Il 23 e il 24 settembre si è tenuto a Bari il nono meeting nazionale di Educare alle differenze: due giorni di autoformazione gratuita strutturata in sessioni laboratoriali parallele e aperte a tutti. Hanno partecipato insegnanti, educatori, associazioni, operatrici di centri antiviolenza e famiglie che interpretano le differenze come valore e non come minaccia.

«La prospettiva educativa in questo momento è desolante: sono pochi i canali in cui hai la possibilità di immaginare un altro tipo di scuola», racconta Margherita Talìa, aspirante insegnante. «Sto cercando di formarmi su questioni sociali e di genere, per questo ho deciso di partecipare al meeting di Educare alle differenze».

“Fare scuola fuori dai bordi”, titolo di questa edizione, rispecchia i valori della rete: rendere la scuola un luogo dove tutti si possono sentire riconosciuti e dove una pluralità di storie si incontrano. I due giorni di formazione hanno avuto il via con la lettura della Convenzione di Istanbul. A questo momento sono seguiti laboratori divisi per fasce d’età da 0 a 18 anni. Nozioni teoriche si sono alternate a momenti pratici; diversi i temi trattati: consenso, stereotipi, come contrastare l'omolesbobitransfobia a scuola, come parlare con le persone adulte per spiegare questi temi e laboratori su favole e narrazioni.

«Sono tornata a casa con pratiche, modalità, posture sapendo che le possibilità di azione all'interno della scuola ci sono e che dobbiamo soltanto capire come farlo, anche magari insinuandoci nelle crepe del sistema, hackerandolo dall’interno», dice Talìa ripercorrendo i due giorni di formazione. «L’educazione è permanente: non è soltanto nell'aula, è dappertutto. Queste pratiche si possono applicare in tanti contesti, non soltanto in quello scolastico stretto».

Linee guida a confronto

Le linee guida non sono prodotto di fantasia, ma mettono insieme una pluralità di soggetti impegnati contro la violenza. Su tutt’altra strada sembra andare il progetto “Educare alle relazioni” pensato per le scuole italiane da Giuseppe Valditara, ministro dell'Istruzione e del Merito.

«Promuovere relazioni sane è sicuramente un compito della scuola. Come lo facciamo, però?
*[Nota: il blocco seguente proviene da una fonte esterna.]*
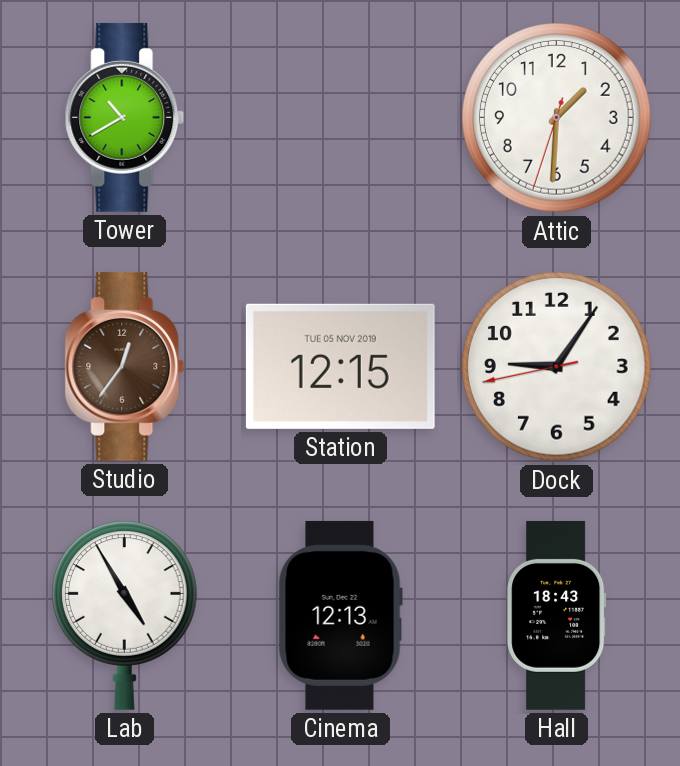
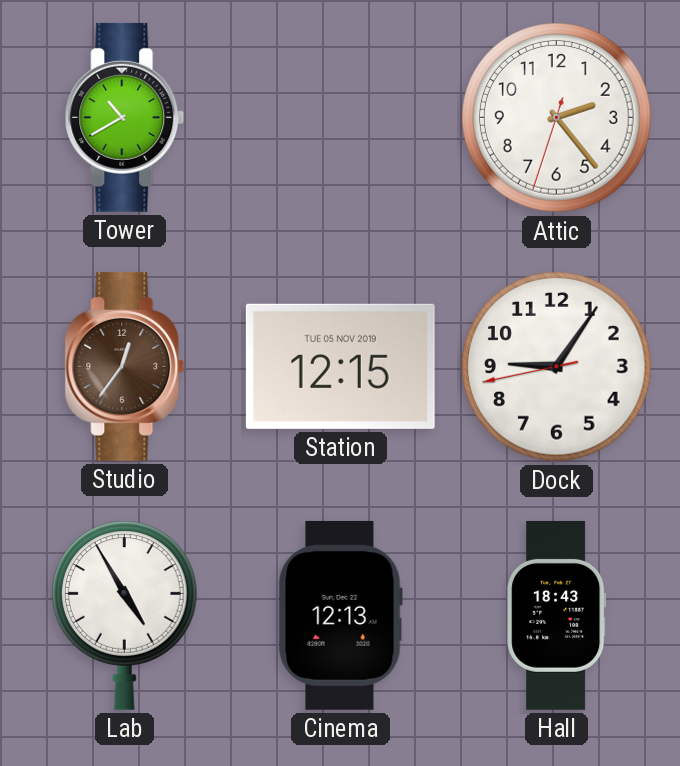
Attic: 1:30 -> 2:23
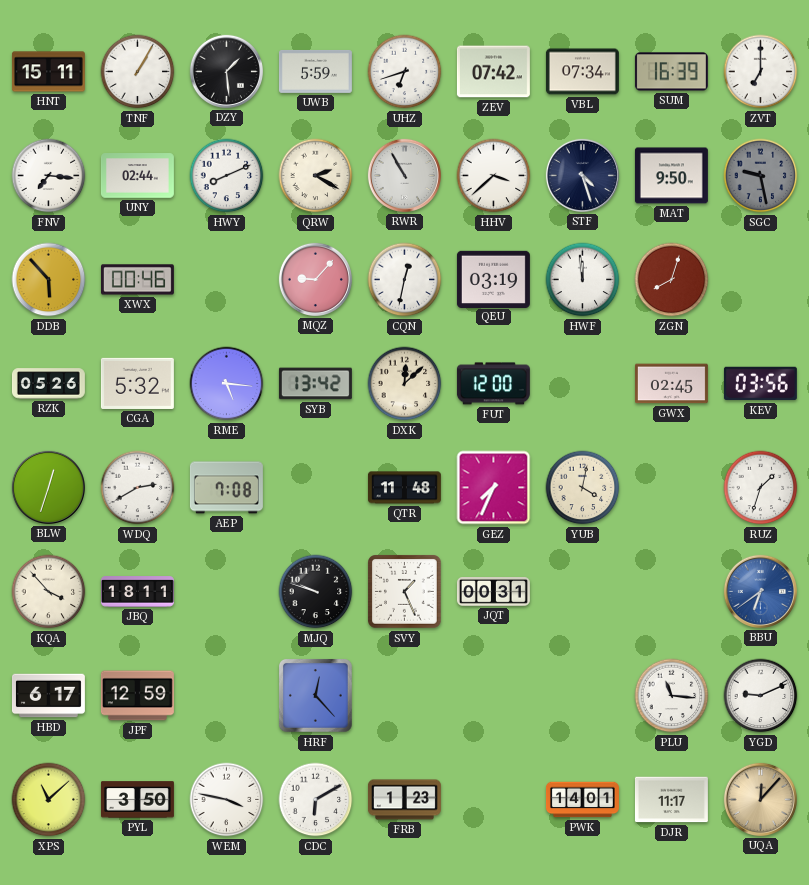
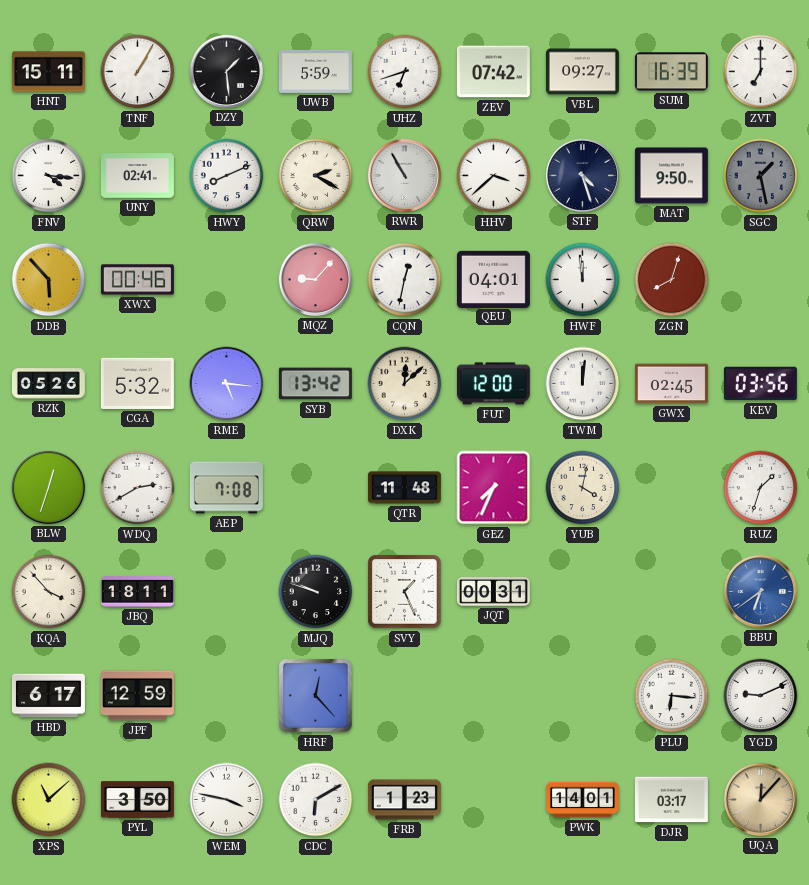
VBL: 07:34 -> 09:27
FNV: 7:16 -> 4:16
UNY: 02:44 -> 02:41
SGC: 9:28 -> 1:28
QEU: 03:19 -> 04:01
TWM: none -> 12:01
PLU: 11:16 -> 6:16
DJR: 11:17 -> 03:17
I docenti, le figure moderatrici e quelle professionali sono pronte a questo compito e sono formate sull’argomento?», si chiede Alessia Dulbecco, pedagogista, counsellor e formatrice esperta in DE&I (Diversity, Equality & Inclusion).

Secondo Alessia Dulbecco: «Il protocollo avrebbe dovuto coinvolgere le professioniste dei centri antiviolenza (Cav) e dei centri per autori di maltrattamento». La pedagogista fa notare anche come sia fondamentale «promuovere la conoscenza di come chiedere aiuto, ad esempio chiamando il 1522» e qui torna centrale il ruolo e il coinvolgimento dei Cav, purtroppo mancato. Si punta invece a un approccio punitivo mirato a ricordare cosa si rischia se si commettono determinate violenze. «È importante saperlo, tuttavia la vera prevenzione non si esaurisce nel sanzionamento o nella paura della sanzione», afferma Alessia Dulbecco. «Quello che professioniste che fanno il mio lavoro, Cav e centri per autori di violenza chiedono è soprattutto un cambiamento culturale che non può passare solo dalla paura, né da quel sessismo benevolo».